Sweet Dreams

“While he lives, he must think; while he thinks, he must dream.”
―Isaac Asimov

Sometimes I get wrapped up.

 I am here, in this tiny moment, within this day, spun among a hundred others in this week that fall in line with these months and years, and sometimes I forget how tiny it is. Sometimes I forget how short I am, even if I see a century worth of days. And even more, sometimes I forget that if a century I’ll see, I’ve not seen much yet.

 

I remember sitting in my dorm room my freshman year—a speck, really—but a place that I’d come to adore. I was two weeks out from moving, and I remember already feeling the longing for that room, where many a fear was conquered and many a laugh bubbled and many a textbook studied (that’s for you, Mom.) I looked around, trying desperately to record all the inches of walls that were covered with notes from friends and snapshots from that year, trying so to pack it away in case I needed to call upon it later, and thinking, “Soon, this won’t be so big. This will only get smaller, from now on, and eventually, it will just be something I did.” I was right. The ins and outs of that year are already beginning to elude me here, three years later, as I prepare to step into my last one. It burst with the unmistakable fragrance of possibility, of new, and now, my name is stitched on the old hats of familiarity, memory and roots in this place.

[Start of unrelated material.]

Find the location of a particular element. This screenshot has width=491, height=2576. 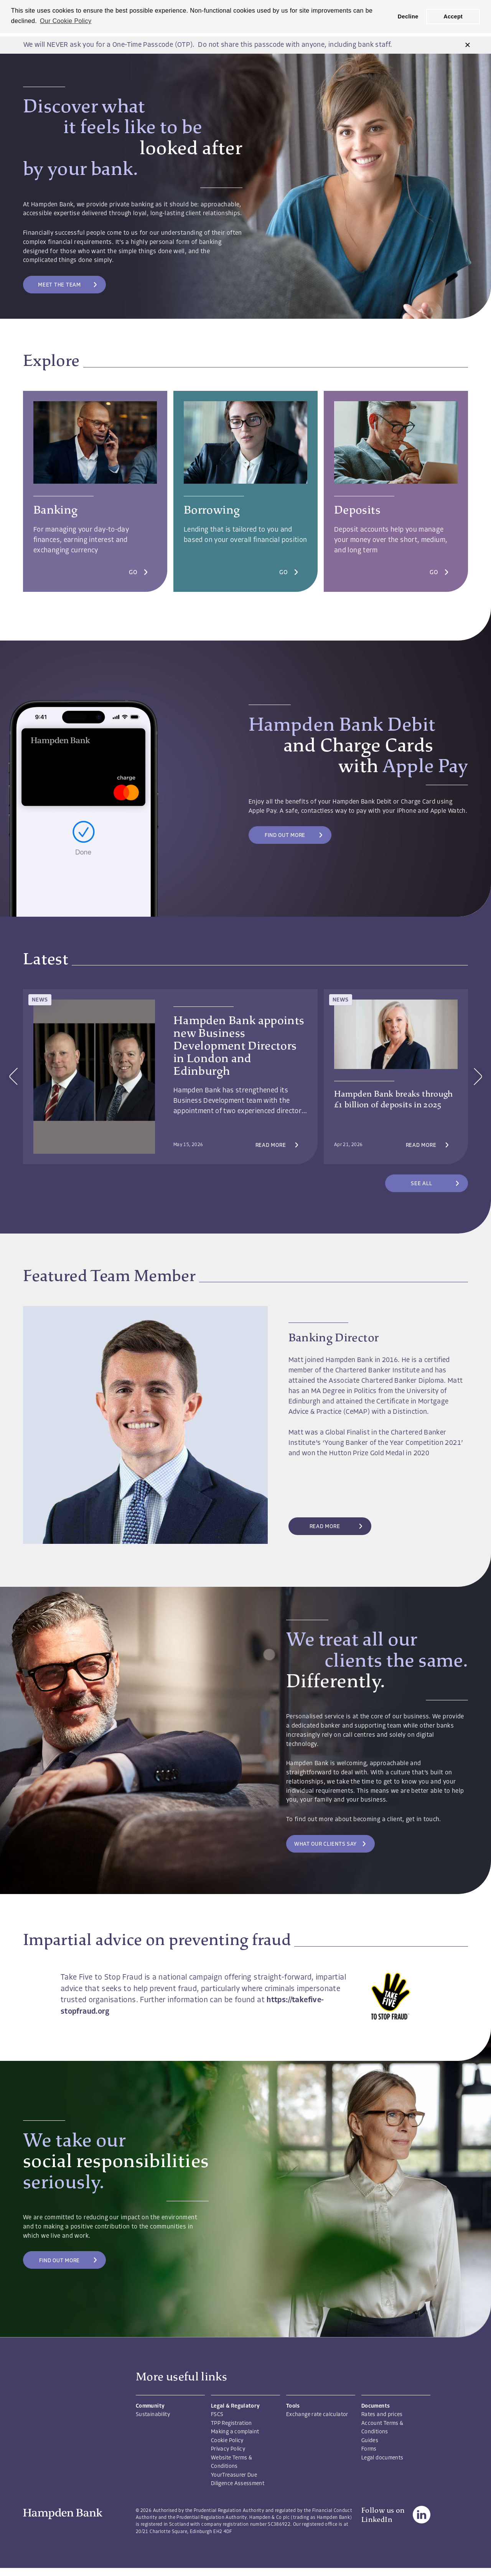

Sustainability is located at coordinates (153, 2415).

I was looking out my window, at this desk that seems so big now. My job at the magazine seems like such a great big thing I do, so all-consuming, but the realization breezed across my face today that soon, it will just be something I did for a short time. Looking out the window, I could see the sidewalk that carried me nearly every single day last year, and I realized that the whole of these four years here will soon sing the same tune: small, small, small. But looking around, they are so big.

I read some words from another writer describing the feeling of realizing she’d never have another baby, and it hit me, how much life I haven’t seen. I looked out the window at the sidewalk, and I think of who I am, of how I feel that this must be the person I was meant to be. But I wondered at who I’ll be when I’m 31 years old, of how I’ll look back and see 21-year-old me, with so much life to live. (Here I think: so many prayers to pray! So many books to read! So many lattes to drink!) Excitement stirs, for the year to come, for more chances to let these sidewalks carry me. The camera pans, though: a husband, babies, worn hands and crow’s feet, perhaps. I see me, somebody’s wife. I see somebody’s mother. I imagine a wedding, and also of singing a lullaby to a soft baby in the twilight. I see them thinking of me, young and dreamy, staring out a window. I see years of singing praises, of loving people, of climbing closer to the heart of God. I see only glimpses, but it is there all the same.

For a moment, my mind drifts back to the constraints of today: decisions, deadlines, dishes. But the ribbons of possibility wrap me up again, not to take me away, but to remind me of the smallness. Of how little I’ve seen; of how much there is. Everything seems so close, but so far: Pixilated dreams, gently coming together. Somebody’s author, somebody’s wife, somebody’s mother.

And still, tomorrow seems big, and I feel altogether electric with hope.

“Faith is the confidence that what we hope for will actually happen; it gives us assurance about things we cannot see.”